*I received this book from the publisher in exchange for an honest review.*
Title: I’ll Have What She’s Having
Author: Erin Carlson
Publisher: Hachette Books
Publication Date: August 29, 2017
Synopsis from Goodreads:
In I’ll Have What She’s Having entertainment journalist Erin Carlson tells the story of the real Nora Ephron and how she reinvented the romcom through her trio of instant classics. With a cast of famous faces including Reiner, Hanks, Ryan, and Crystal, Carlson takes readers on a rollicking, revelatory trip to Ephron’s New York City, where reality took a backseat to romance and Ephron–who always knew what she wanted and how she wanted it–ruled the set with an attention to detail that made her actors feel safe but sometimes exasperated crew members. Along the way, Carlson examines how Ephron explored in the cinema answers to the questions that plagued her own romantic life and how she regained faith in love after one broken engagement and two failed marriages. An intimate portrait of a one of America’s most iconic filmmakers and a look behind the scenes of her crowning achievements, I’ll Have What She’s Having is a vivid account of the days and nights when Ephron, along with assorted cynical collaborators, learned to show her heart on the screen.

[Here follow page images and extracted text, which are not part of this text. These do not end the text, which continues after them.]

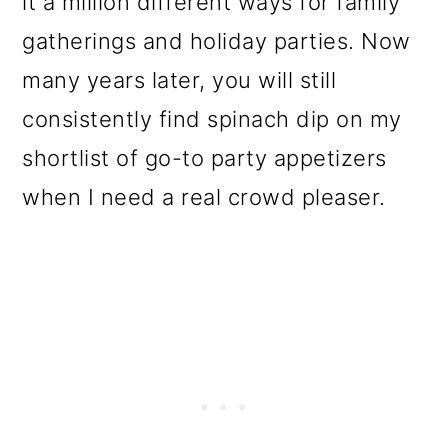
it a million different ways for family
o
gatherings and holiday parties. Now
n
many years later, you will still
consistently find spinach dip on my
shortlist of go-to party appetizers
when I need a real crowd pleaser.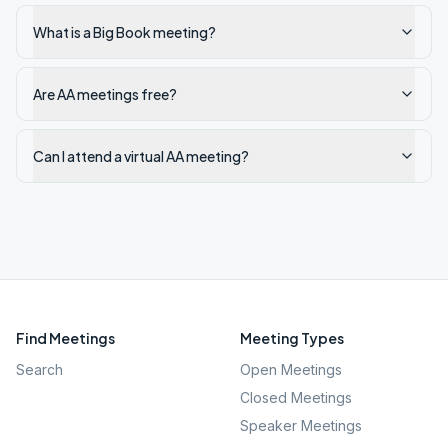
What is a Big Book meeting?
Are AA meetings free?
Can I attend a virtual AA meeting?
Find Meetings
Meeting Types
Search
Open Meetings
Closed Meetings
Speaker Meetings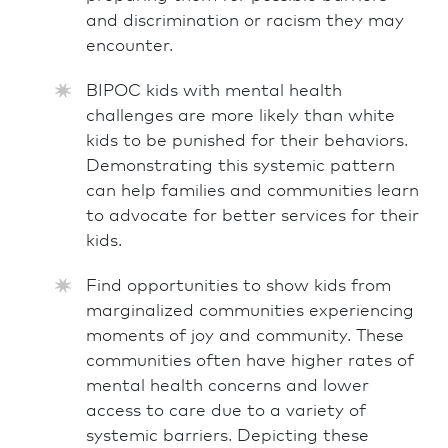
and discrimination or racism they may
encounter.
BIPOC kids with mental health
challenges are more likely than white
kids to be punished for their behaviors.
Demonstrating this systemic pattern
can help families and communities learn
to advocate for better services for their
kids.
Find opportunities to show kids from
marginalized communities experiencing
moments of joy and community. These
communities often have higher rates of
mental health concerns and lower
access to care due to a variety of
systemic barriers. Depicting these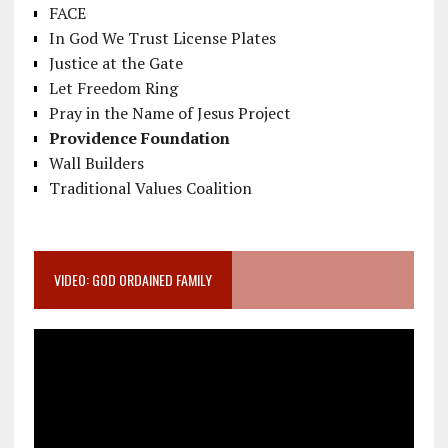
FACE
In God We Trust License Plates
Justice at the Gate
Let Freedom Ring
Pray in the Name of Jesus Project
Providence Foundation
Wall Builders
Traditional Values Coalition
VIDEO: GOD ORDAINED FAMILY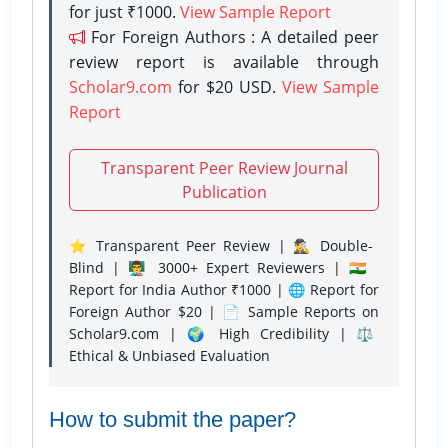
for just ₹1000.
View Sample Report
For Foreign Authors : A detailed peer
review report is available through
Scholar9.com
for $20 USD.
View Sample
Report
Transparent Peer Review Journal
Publication
⭐ Transparent Peer Review | 🕵️‍♂️ Double-
Blind | 👨‍🏫 3000+ Expert Reviewers | 🇮🇳
Report for India Author ₹1000 | 🌐 Report for
Foreign Author $20 | 📄 Sample Reports on
Scholar9.com | 🌍 High Credibility | ⚖️
Ethical & Unbiased Evaluation
How to submit the paper?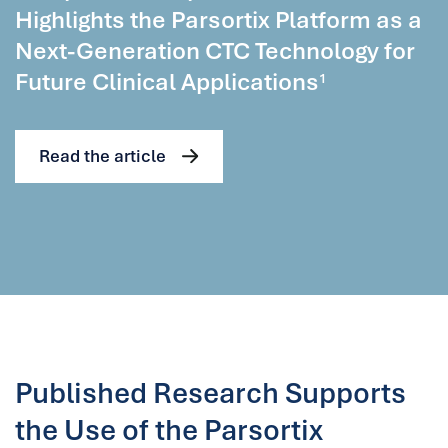
Highlights the Parsortix Platform as a
Next-Generation CTC Technology for
Future Clinical Applications
1
Read the article
Published Research Supports
the Use of the Parsortix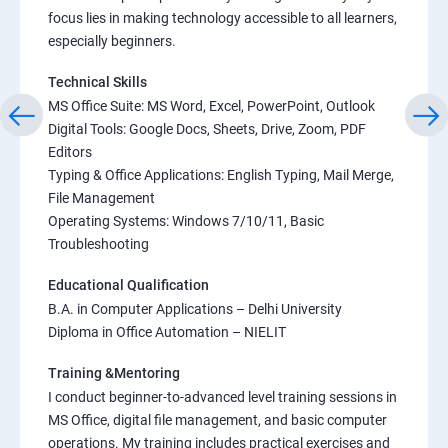
focus lies in making technology accessible to all learners,
especially beginners.
Technical Skills
MS Office Suite: MS Word, Excel, PowerPoint, Outlook
Digital Tools: Google Docs, Sheets, Drive, Zoom, PDF
Editors
Typing & Office Applications: English Typing, Mail Merge,
File Management
Operating Systems: Windows 7/10/11, Basic
Troubleshooting
Educational Qualification
B.A. in Computer Applications – Delhi University
Diploma in Office Automation – NIELIT
Training &Mentoring
I conduct beginner-to-advanced level training sessions in
MS Office, digital file management, and basic computer
operations. My training includes practical exercises and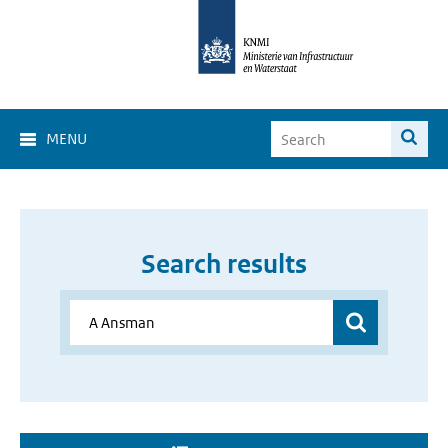
MENU
Search results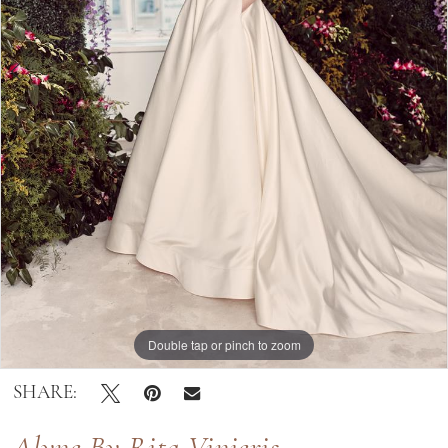
|
Bella
Lily
Bridal
Double tap or pinch to zoom
Double tap or pinch to zoom
SHARE: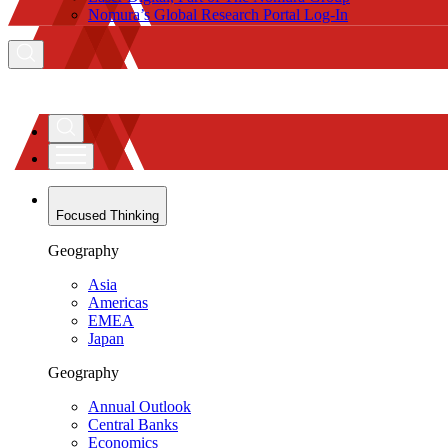
Nomura’s Global Research Portal Log-In
Focused Thinking
Geography
Asia
Americas
EMEA
Japan
Geography
Annual Outlook
Central Banks
Economics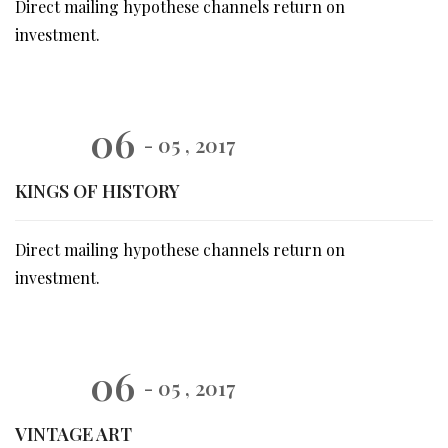
Direct mailing hypothese channels return on
investment.
06
- 05 , 2017
KINGS OF HISTORY
Direct mailing hypothese channels return on
investment.
06
- 05 , 2017
VINTAGE ART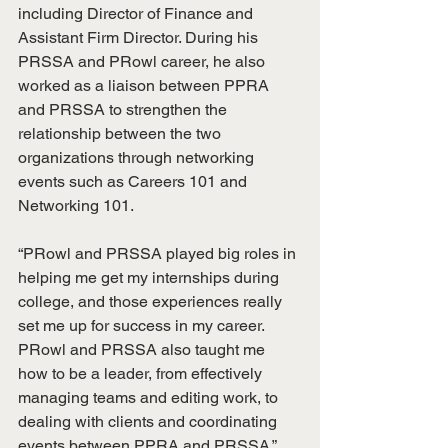
including Director of Finance and 
Assistant Firm Director. During his 
PRSSA and PRowl career, he also 
worked as a liaison between PPRA 
and PRSSA to strengthen the 
relationship between the two 
organizations through networking 
events such as Careers 101 and 
Networking 101. 
“PRowl and PRSSA played big roles in 
helping me get my internships during 
college, and those experiences really 
set me up for success in my career. 
PRowl and PRSSA also taught me 
how to be a leader, from effectively 
managing teams and editing work, to 
dealing with clients and coordinating 
events between PPRA and PRSSA,” 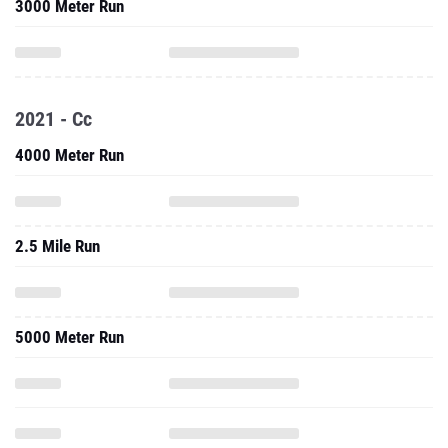
3000 Meter Run
2021 - Cc
4000 Meter Run
2.5 Mile Run
5000 Meter Run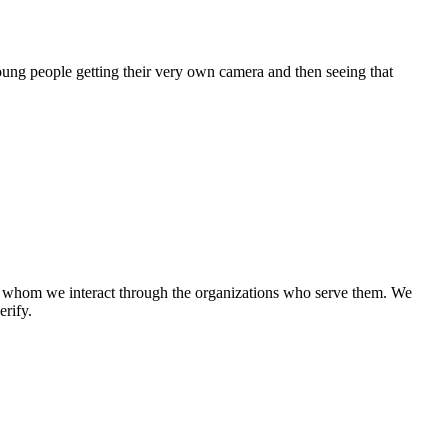
oung people getting their very own camera and then seeing that
th whom we interact through the organizations who serve them. We
rify.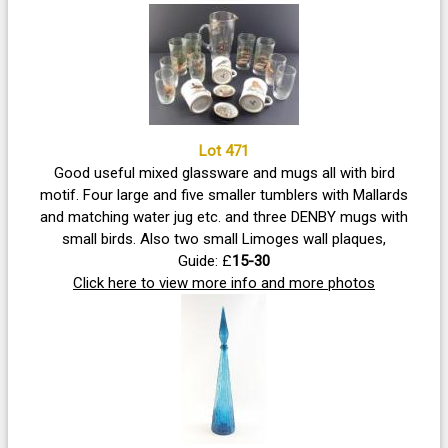
Lot 471
Good useful mixed glassware and mugs all with bird
motif. Four large and five smaller tumblers with Mallards
and matching water jug etc. and three DENBY mugs with
small birds. Also two small Limoges wall plaques,
Guide: £
15-30
Click here to view more info and more photos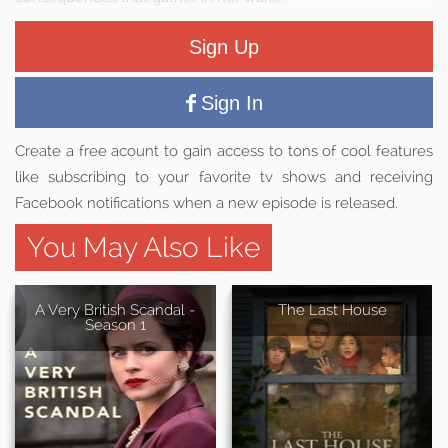
Sign Up
Sign In
Create a free acount to gain access to tons of cool features
like subscribing to your favorite tv shows and receiving
Facebook notifications when a new episode is released.
You May Also Like
A Very British Scandal -
The Last House
Season 1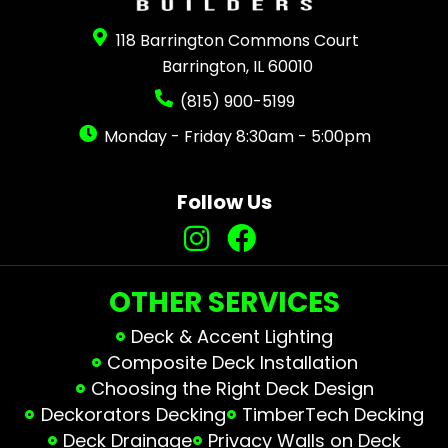
118 Barrington Commons Court
Barrington, IL 60010
(815) 900-5199
Monday - Friday 8:30am - 5:00pm
Follow Us
OTHER SERVICES
Deck & Accent Lighting
Composite Deck Installation
Choosing the Right Deck Design
Deckorators Decking
TimberTech Decking
Deck Drainage
Privacy Walls on Deck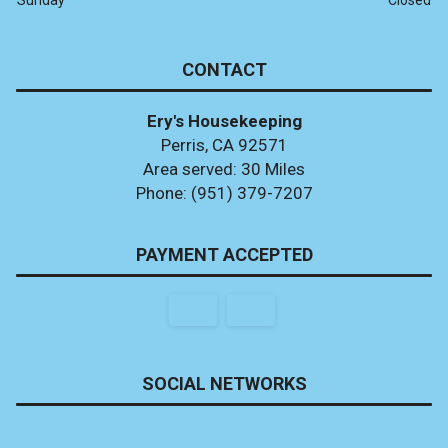
CONTACT
Ery's Housekeeping
Perris, CA 92571
Area served: 30 Miles
Phone: (951) 379-7207
PAYMENT ACCEPTED
SOCIAL NETWORKS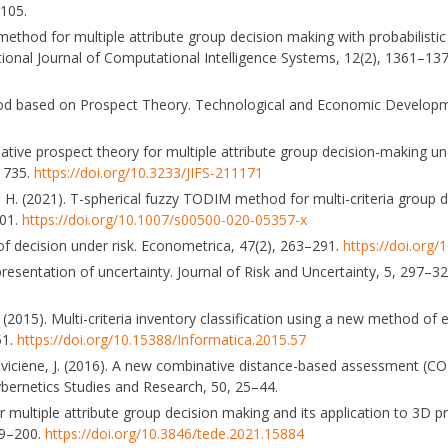
–105.
 method for multiple attribute group decision making with probabilistic 
national Journal of Computational Intelligence Systems, 12(2), 1361–13
thod based on Prospect Theory. Technological and Economic Develop
ative prospect theory for multiple attribute group decision-making un
–1735.
https://doi.org/10.3233/JIFS-211171
, A. H. (2021). T-spherical fuzzy TODIM method for multi-criteria grou
001.
https://doi.org/10.1007/s00500-020-05357-x
of decision under risk. Econometrica, 47(2), 263–291.
https://doi.org
esentation of uncertainty. Journal of Risk and Uncertainty, 5, 297–3
 (2015). Multi-criteria inventory classification using a new method of
51.
https://doi.org/10.15388/Informatica.2015.57
eviciene, J. (2016). A new combinative distance-based assessment (C
ernetics Studies and Research, 50, 25–44.
multiple attribute group decision making and its application to 3D pri
79–200.
https://doi.org/10.3846/tede.2021.15884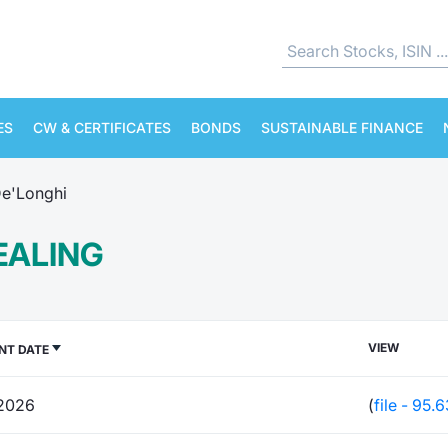
ES
CW & CERTIFICATES
BONDS
SUSTAINABLE FINANCE
e'Longhi
EALING
VIEW
NT DATE
2026
(
file - 95.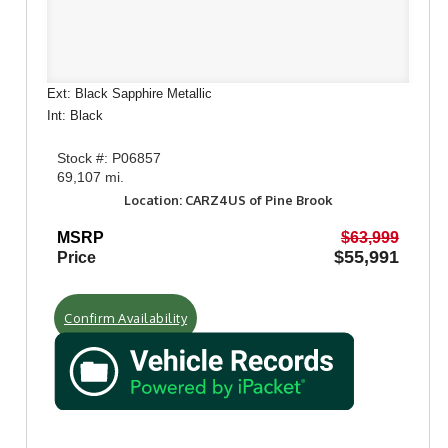
Ext: Black Sapphire Metallic
Int: Black
Stock #: P06857
69,107 mi.
Location: CARZ4US of Pine Brook
MSRP
$63,999
$55,991
Price
Confirm Availability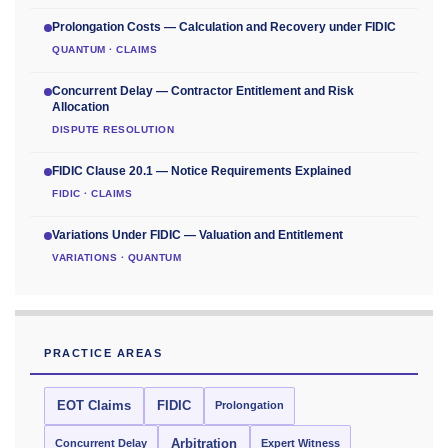
Prolongation Costs — Calculation and Recovery under FIDIC
QUANTUM · CLAIMS
Concurrent Delay — Contractor Entitlement and Risk
Allocation
DISPUTE RESOLUTION
FIDIC Clause 20.1 — Notice Requirements Explained
FIDIC · CLAIMS
Variations Under FIDIC — Valuation and Entitlement
VARIATIONS · QUANTUM
PRACTICE AREAS
EOT Claims
FIDIC
Prolongation
Concurrent Delay
Arbitration
Expert Witness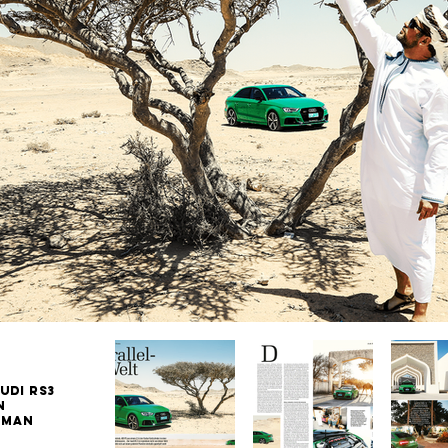
UDI RS3
n
Oman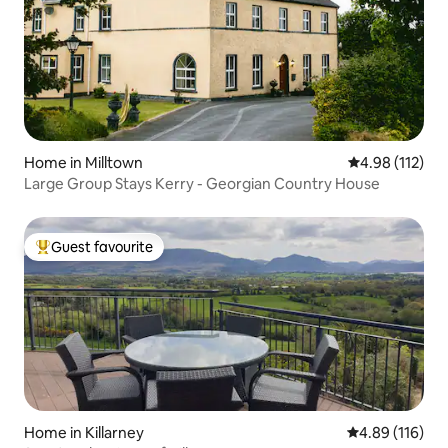
Home in Milltown
4.98 out of 5 
4.98 (112)
Large Group Stays Kerry - Georgian Country House
Guest favourite
Top guest favourite
Home in Killarney
4.89 out of 5 a
4.89 (116)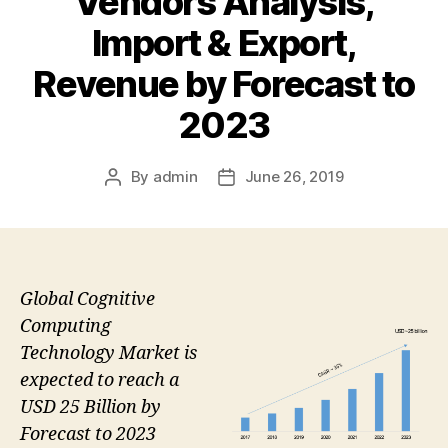
Vendors Analysis,
Import & Export,
Revenue by Forecast to
2023
By
admin
June 26, 2019
Post
Post
author
date
Global Cognitive
Computing
Technology Market is
expected to reach a
USD 25 Billion by
Forecast to 2023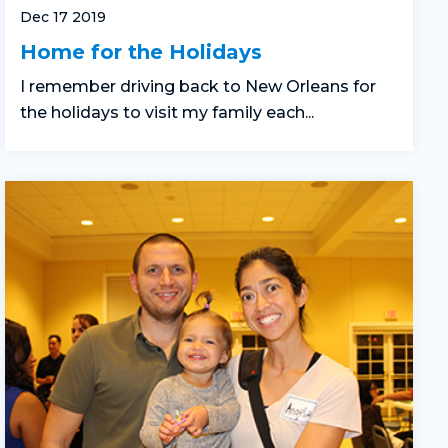
Dec 17 2019
Home for the Holidays
I remember driving back to New Orleans for
the holidays to visit my family each...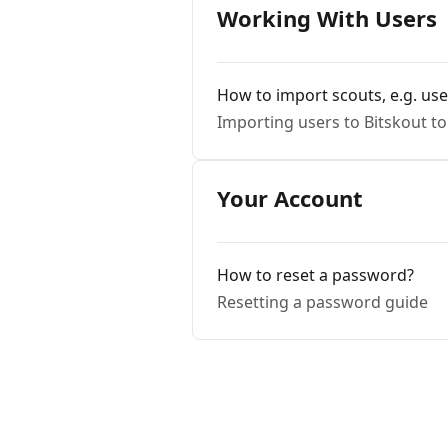
Working With Users
How to import scouts, e.g. use
Importing users to Bitskout t
Your Account
How to reset a password?
Resetting a password guide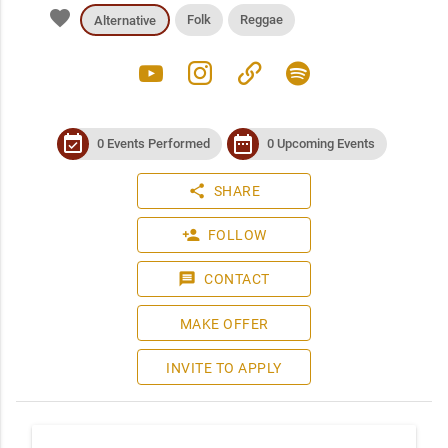
favorite
Folk
Reggae
Alternative
youtube
instagram
link
spotify
event_available
date_range
0 Events Performed
0 Upcoming Events
share
SHARE
person_add
FOLLOW
message
CONTACT
MAKE OFFER
INVITE TO APPLY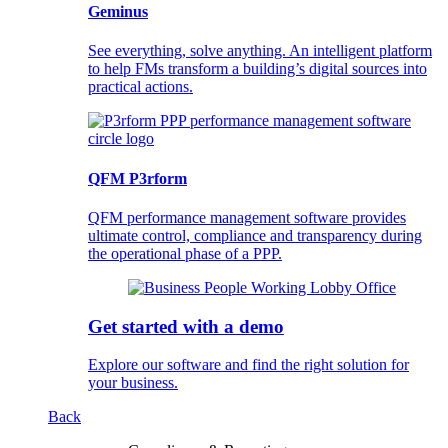
Geminus
See everything, solve anything. An intelligent platform
to help FMs transform a building’s digital sources into
practical actions.
QFM P3rform
QFM performance management software provides
ultimate control, compliance and transparency during
the operational phase of a PPP.
Get started with a demo
Explore our software and find the right solution for
your business.
Back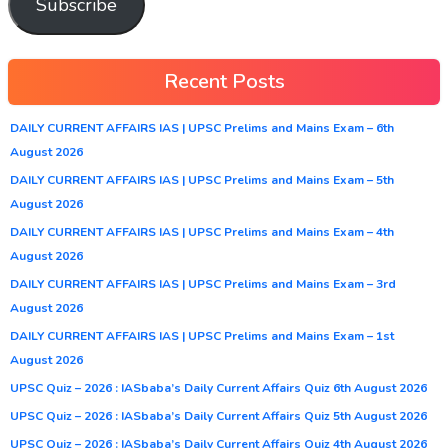
Subscribe
Recent Posts
DAILY CURRENT AFFAIRS IAS | UPSC Prelims and Mains Exam – 6th
August 2026
DAILY CURRENT AFFAIRS IAS | UPSC Prelims and Mains Exam – 5th
August 2026
DAILY CURRENT AFFAIRS IAS | UPSC Prelims and Mains Exam – 4th
August 2026
DAILY CURRENT AFFAIRS IAS | UPSC Prelims and Mains Exam – 3rd
August 2026
DAILY CURRENT AFFAIRS IAS | UPSC Prelims and Mains Exam – 1st
August 2026
UPSC Quiz – 2026 : IASbaba’s Daily Current Affairs Quiz 6th August 2026
UPSC Quiz – 2026 : IASbaba’s Daily Current Affairs Quiz 5th August 2026
UPSC Quiz – 2026 : IASbaba’s Daily Current Affairs Quiz 4th August 2026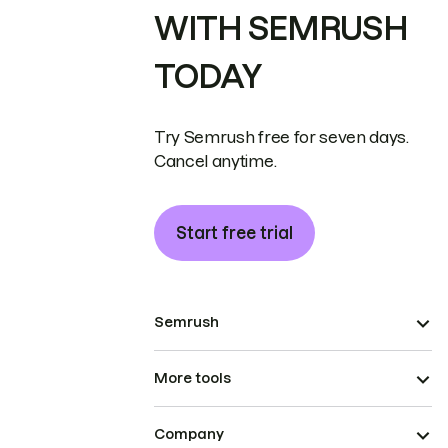
WITH SEMRUSH
TODAY
Try Semrush free for seven days.
Cancel anytime.
Start free trial
Semrush
More tools
Company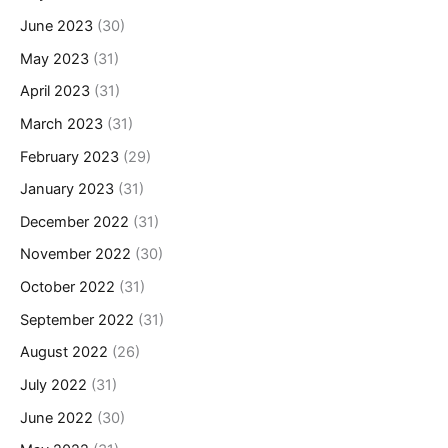
June 2023
(30)
May 2023
(31)
April 2023
(31)
March 2023
(31)
February 2023
(29)
January 2023
(31)
December 2022
(31)
November 2022
(30)
October 2022
(31)
September 2022
(31)
August 2022
(26)
July 2022
(31)
June 2022
(30)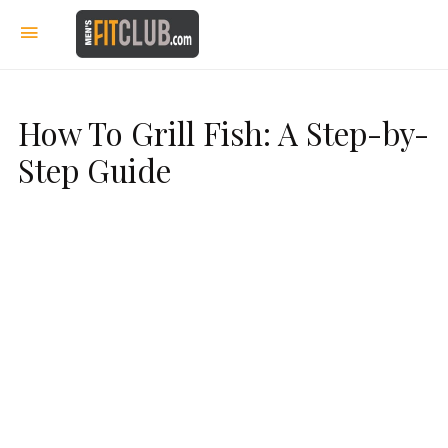
How To Grill Fish: A Step-by-
Step Guide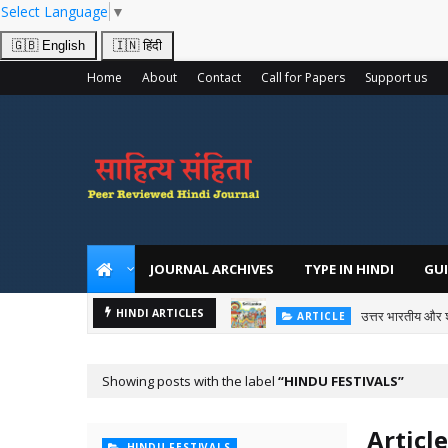
Select Language
▼
🇬🇧 English
🇮🇳 हिंदी
Home
About
Contact
Call for Papers
Support us
JOURNAL ARCHIVES
TYPE IN HINDI
GUI
उत्तर भारतीय और 
HINDI ARTICLES
ARTICLE
Showing posts with the label
HINDU FESTIVALS
Article
HINDU FESTIVALS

I’ll Have What She’s Having was a lot of fun to read, though it is not in my usual pick. It’s the story of Nora Ephron and her triumphs and failures in the show biz as she reinvented the romcom and rose to fame with stars like Tom Hanks and Meg Ryan. I couldn’t resist, since When Harry Met Sally is one of my favourite movies. I found this to be an incredibly interesting book. It’s a tribute to Nora Ephron and all of her hard work and creativity. She really lived for the creation of something bigger and better, and she paved the way for women working in film to become great creators.
A lot of this book read as more of a biography of Tom Hanks and Meg Ryan. We do get an in depth background into Ephron, her love life, her upbringing, and her career. But Carlson spends quite a lot of time discussing Meg’s growth as an actress across the decades, and Hank’s as well. A lot of the other people mentioned throughout the book were unfamiliar to me. I knew the big name actors, but I had a more difficult time following Carlson’s account for those that I was less familiar. Nonetheless, Carlson’s book is full of fun retellings of various anecdotes from the set of each movie discussed.
I would have really liked to see more personal interviews between Carlson and the actors directly. The majority, if not all, of the content in the book is derived from other interviews, compiled in quite the impressive bibliography at the tale of the text. I commend the author on her hard work to seek out and find such a comprehensive grouping of articles, interviews, and stories. For me though, the book was lacking that personal touch that generally accompanies biographies. It created a bit of disconnect for me while reading. This is what makes this book a tribute more than anything else. The one thing that shines through is that Carlson is deeply devoted to telling Ephron’s story. She brings this icon alive through her pages and tells a story that is fascinating and multi-faceted. For fans of those classic Nora Ephron films, you’ll find this book a delight to read, if just for the in depth exploration of the behind-the-scenes experience on these wonderful films.